8.2The Provider reserves the right to remove a Participant from the Program without refund if the Participant materially breaches these obligations. Material breach includes, but is not limited to: sharing or distributing Content without authorisation; disclosing other Participants' confidential information; persistent disruptive behaviour; or providing false information on enrollment.
Clause 9
Assessment and Certification
9.1Certification requires a pass result (19/24) in the Deliverable Assessment for at least six of the eight modules. The Provider's assessment decision is final.
9.2The Provider does not guarantee that any Participant will pass the Assessment or receive a certificate. Assessment outcomes depend on the quality of the Participant's Deliverables.
9.3Certificates of Completion are issued by the Provider and represent the Provider's assessment of the Participant's program completion. They do not constitute a qualification regulated by any UAE, GCC, or international educational authority.
Clause 10
Limitation of Liability
10.1The Content and all advice, frameworks, and tools provided through the Program are for educational and informational purposes only.

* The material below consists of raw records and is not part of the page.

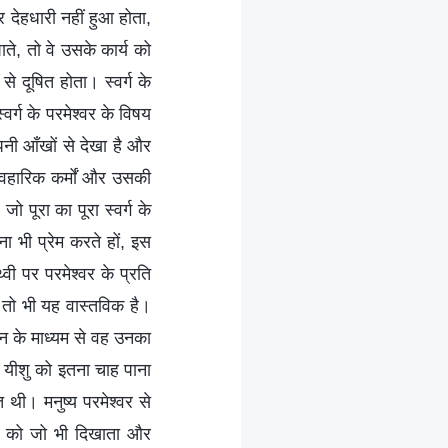
र देहधारी नहीं हुआ होता,
ते, तो वे उसके कार्य को
 दूषित होता। स्वर्ग के
्वर्ग के परमेश्वर के विषय
पनी आँखों से देखा है और
यावहारिक कर्मों और उसकी
 पूरा का पूरा स्वर्ग के
ना भी प्रेम करते हों, इस
्वी पर परमेश्वर के प्रति
, तो भी यह वास्तविक है।
ञान के माध्यम से वह उनका
ए यीशु को इतना चाह पाना
थी। मनुष्य परमेश्वर से
ष्य को जो भी दिखाता और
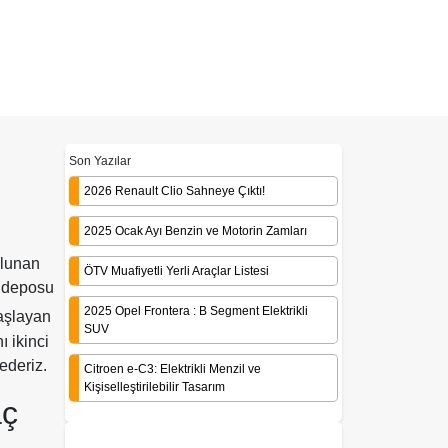
Son Yazılar
2026 Renault Clio Sahneye Çıktı!
2025 Ocak Ayı Benzin ve Motorin Zamları
ulunan
ÖTV Muafiyetli Yerli Araçlar Listesi
ik deposu
2025 Opel Frontera : B Segment Elektrikli
şlayan
SUV
 ikinci
 ederiz.
Citroen e-C3: Elektrikli Menzil ve
Kişiselleştirilebilir Tasarım
aç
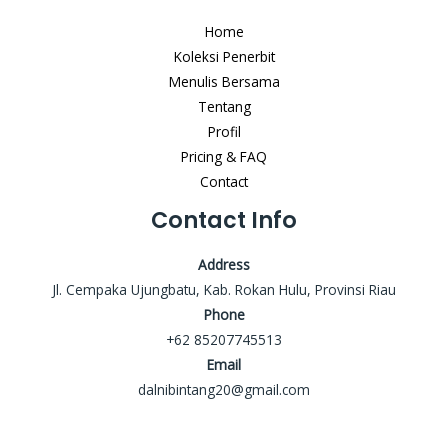
Home
Koleksi Penerbit
Menulis Bersama
Tentang
Profil
Pricing & FAQ
Contact
Contact Info
Address
Jl. Cempaka Ujungbatu, Kab. Rokan Hulu, Provinsi Riau
Phone
+62 85207745513
Email
dalnibintang20@gmail.com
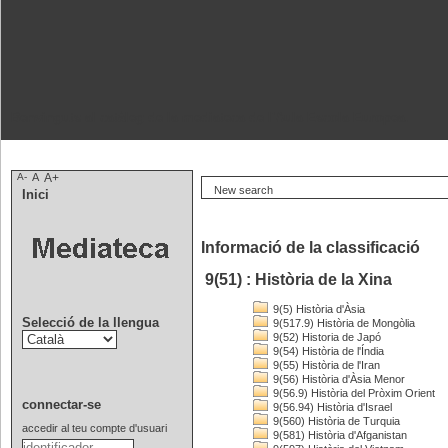
Benvinguts al catàleg de la mediateca de l'Aula Escola Europea.
A-
A
A+
New search
Inici
Informació de la classificació
9(51) : Història de la Xina
9(5) Història d'Àsia
Selecció de la llengua
9(517.9) Història de Mongòlia
9(52) Historia de Japó
9(54) Història de l'Índia
9(55) Història de l'Iran
9(56) Història d'Àsia Menor
9(56.9) Història del Pròxim Orient
connectar-se
9(56.94) Història d'Israel
9(560) Història de Turquia
accedir al teu compte d'usuari
9(581) Història d'Afganistan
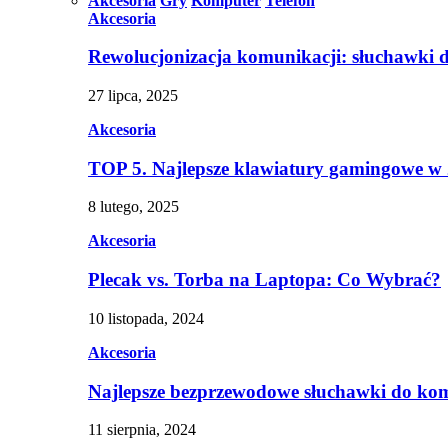
Akcesoria
Gry
Komputer
Telefon
Akcesoria
Rewolucjonizacja komunikacji: słuchawki 
27 lipca, 2025
Akcesoria
TOP 5. Najlepsze klawiatury gamingowe w
8 lutego, 2025
Akcesoria
Plecak vs. Torba na Laptopa: Co Wybrać?
10 listopada, 2024
Akcesoria
Najlepsze bezprzewodowe słuchawki do ko
11 sierpnia, 2024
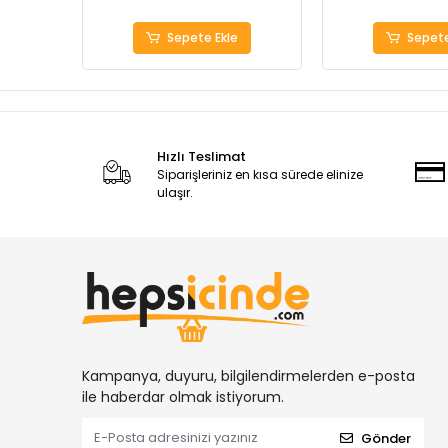
Sepete Ekle
Sepete
Hızlı Teslimat
Siparişleriniz en kısa sürede elinize
ulaşır.
Kampanya, duyuru, bilgilendirmelerden e-posta
ile haberdar olmak istiyorum.
Gönder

They do not constitute legal, financial, regulatory, or professional advice.
10.2The Provider does not warrant that the application of any Program framework or Deliverable will achieve any specific business outcome or protect against any specific risk.
10.3To the maximum extent permitted by applicable law, the Provider's total liability to any Participant for any claim arising from or in connection with the Program shall not exceed the total fees paid by that Participant for the Program tier to which the claim relates.

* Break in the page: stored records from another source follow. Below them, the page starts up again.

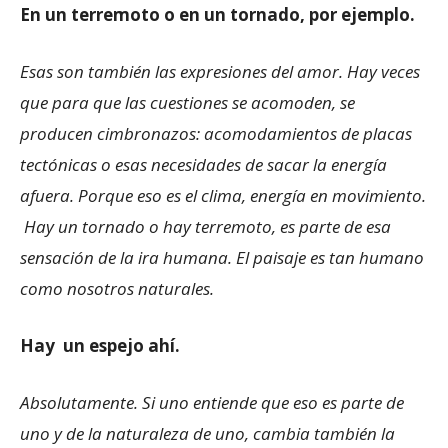
En un terremoto o en un tornado, por ejemplo.
Esas son también las expresiones del amor. Hay veces
que para que las cuestiones se acomoden, se
producen cimbronazos: acomodamientos de placas
tectónicas o esas necesidades de sacar la energía
afuera. Porque eso es el clima, energía en movimiento.
Hay un tornado o hay terremoto, es parte de esa
sensación de la ira humana. El paisaje es tan humano
como nosotros naturales.
Hay un espejo ahí.
Absolutamente. Si uno entiende que eso es parte de
uno y de la naturaleza de uno, cambia también la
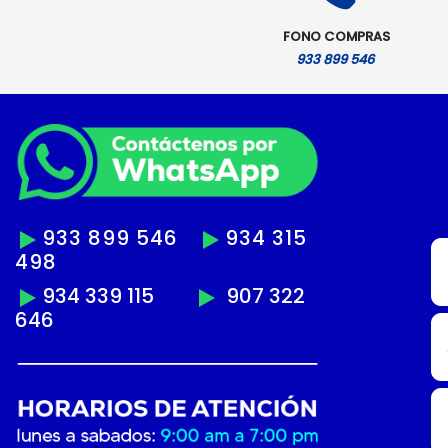
FONO COMPRAS
933 899 546
933 899 546
934 315
498
934 339 115
907 322
646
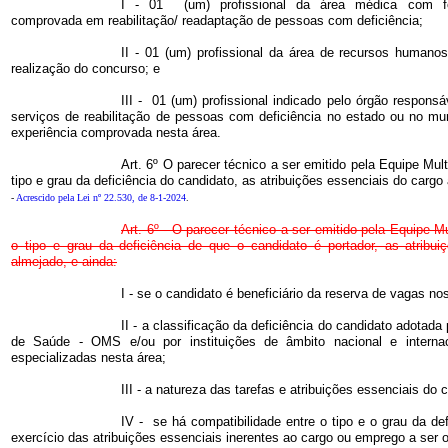
I - 01 (um) profissional da área médica com fo
comprovada em reabilitação/ readaptação de pessoas com deficiência;
II - 01 (um) profissional da área de recursos humanos
realização do concurso; e
III - 01 (um) profissional indicado pelo órgão respons
serviços de reabilitação de pessoas com deficiência no estado ou no mu
experiência comprovada nesta área.
Art. 6º O parecer técnico a ser emitido pela Equipe Mult
tipo e grau da deficiência do candidato, as atribuições essenciais do cargo
-
Acrescido pela Lei nº 22.530, de 8-1-2024
.
Art. 6º - O parecer técnico a ser emitido pela Equipe Mu
o tipo e grau da deficiência de que o candidato é portador, as atribui
almejado, e ainda:
I - se o candidato é beneficiário da reserva de vagas nos
II - a classificação da deficiência do candidato adotad
de Saúde - OMS e/ou por instituições de âmbito nacional e internac
especializadas nesta área;
III - a natureza das tarefas e atribuições essenciais do 
IV - se há compatibilidade entre o tipo e o grau da de
exercício das atribuições essenciais inerentes ao cargo ou emprego a ser 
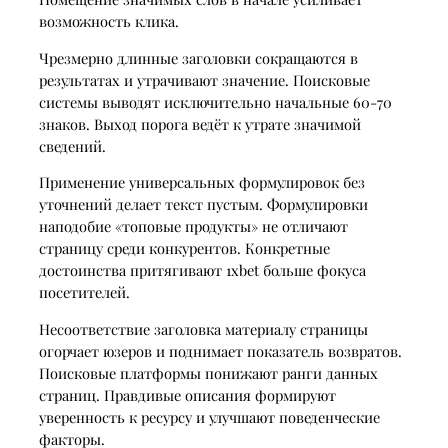
возможность клика.
Чрезмерно длинные заголовки сокращаются в
результатах и утрачивают значение. Поисковые
системы выводят исключительно начальные 60-70
знаков. Выход порога ведёт к утрате значимой
сведений.
Применение универсальных формулировок без
уточнений делает текст пустым. Формулировки
наподобие «топовые продукты» не отличают
страницу среди конкурентов. Конкретные
достоинства притягивают 1xbet больше фокуса
посетителей.
Несоответствие заголовка материалу страницы
огорчает юзеров и поднимает показатель возвратов.
Поисковые платформы понижают ранги данных
страниц. Правдивые описания формируют
уверенность к ресурсу и улучшают поведенческие
факторы.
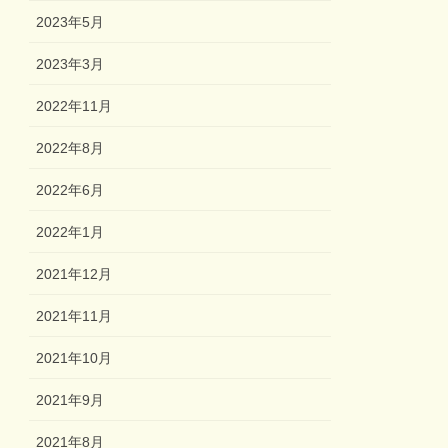
2023年5月
2023年3月
2022年11月
2022年8月
2022年6月
2022年1月
2021年12月
2021年11月
2021年10月
2021年9月
2021年8月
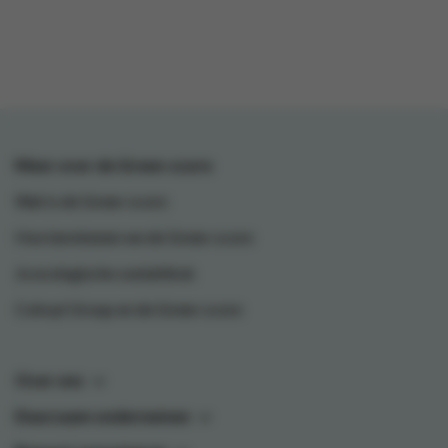
Meer over de Green-score
Wat is de Green-score
Hoe berekenen we de Green-score
Je ecologische voetafdruk
Colruyt Group en de Green-score
Over ons
Duurzaam ondernemen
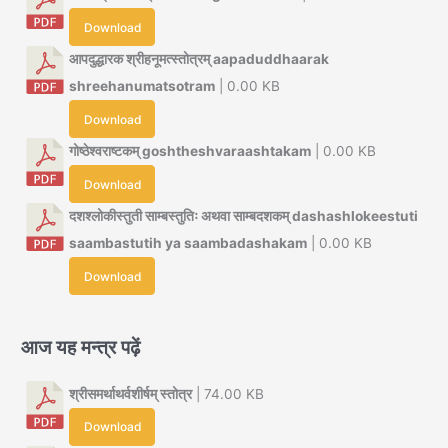
Download
आपदुद्धारक श्रीहनूमत्स्तोत्रम् aapaduddhaarak
shreehanumatsotram
| 0.00 KB
Download
गोष्ठेश्वराष्टकम् goshtheshvaraashtakam
| 0.00 KB
Download
दशश्लोकीस्तुती साम्बस्तुतिः अथवा साम्बदशकम् dashashlokeestuti
saambastutih ya saambadashakam
| 0.00 KB
Download
आज यह मन्त्र पढ़ें
श्रीसमर्थाथर्वशीर्षम् स्तोत्र
| 74.00 KB
Download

10.4The Provider shall not be liable for any indirect, consequential, or punitive loss or damage, including loss of profit, loss of data, or business interruption, howsoever arising.
Clause 11
Data Protection
11.1The Provider processes Participant personal data in accordance with applicable United States privacy law and applies data handling standards consistent with internationally recognised data protection principles. Full details are set out in the Privacy Policy.
11.2By enrolling, the Participant consents to the Provider processing their personal data for the purposes of program delivery, assessment, certification, alumni communications, and program improvement.
11.3The Participant may withdraw consent or request deletion of their personal data at any time by writing to [email protected]. Withdrawal of consent may affect the Provider's ability to deliver the Program.
Clause 12
Governing Law and Jurisdiction
12.1These Terms are governed by and construed in accordance with the laws of the State of New York, United States, without regard to its conflict of laws principles.
12.2Any dispute arising from or in connection with these Terms shall be referred first to good faith negotiation between the parties. If not resolved within 30 days, the dispute shall be submitted to binding arbitration administered by the American Arbitration Association (AAA) under its Commercial Arbitration Rules. The seat of arbitration shall be New York, New York. The language of arbitration shall be English. The arbitral award shall be final and binding.
12.3Nothing in this clause prevents either party from seeking urgent injunctive or other equitable relief from a court of competent jurisdiction where necessary to protect its legitimate interests.
Clause 13
General
13.1These Terms may be updated by the Provider at any time. Participants will be notified of material changes by email. Continued use of the Program following notification constitutes acceptance of the updated Terms.
13.2If any provision of these Terms is found to be unenforceable, the remaining provisions remain in full force and effect.
13.3No waiver of any provision of these Terms constitutes a waiver of any other provision or a continuing waiver.
13.4These Terms are available in English and Arabic. In the event of any conflict between the English version and a translation, the English version prevails.